When the bakers arrived, ingredients, bowls, and utensils awaited at each place.
When the bakers arrived, ingredients, bowls, and utensils awaited at each place.

It was an event that brought Jewish women from throughout central New Jersey together to enjoy some camaraderie, perform a mitzva, and just have fun. 

The 365 women and girls who participated in the “Mega Challah Bake” Jan. 22 at the Radisson Hotel in Freehold were each provided with premeasured flour and other ingredients, a large silver mixing bowl, utensils, and cloth to drape over the bowl while the dough rose.

In between the mixing, kneading, and braiding of the loaves, the women sang and heard explanations of the laws, traditions, and spiritual benefits associated with making and eating the special bread served on Shabbat and holidays. 

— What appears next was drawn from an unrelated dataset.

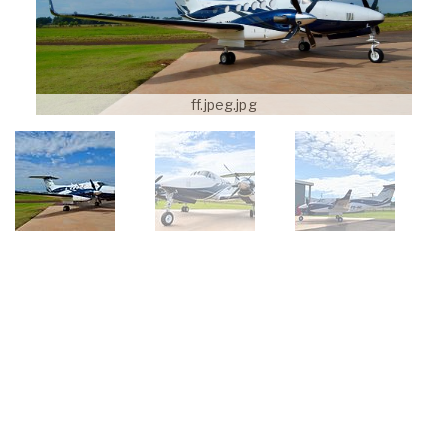
ff.jpeg.jpg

The event was jointly hosted by the Chabad of Western Monmouth County and its Friendship Circle of Central Jersey as well as other area Chabad Houses. 

Friendship Circle director Chana’le Wolosow told the crowd, which ranged from little girls who came with their mothers to older women, that she could “feel the good energy” in the room and reminded the crowd, “If you make hallah, your family will love you for it…. Women are the foundation of the entire world.”

“When I make hallah, usually on Thursday afternoon, I think of the thousands of women all over the globe who are making it at the same time,” said Wolosow, noting that because making hallah is specifically a woman’s mitzva, all channels are open to ask for blessings for herself and loved ones.

Friendship Circle volunteer coordinator Moushkie Volovik explained the spiritual significance of the seven ingredients in hallah: yeast, representing Jewish pride; sugar, sweetness; water, light; eggs, renewal of life’s potential; flour, sustenance; and salt, which stands for rebuke or criticism because in both cases, “You should use only a little bit.”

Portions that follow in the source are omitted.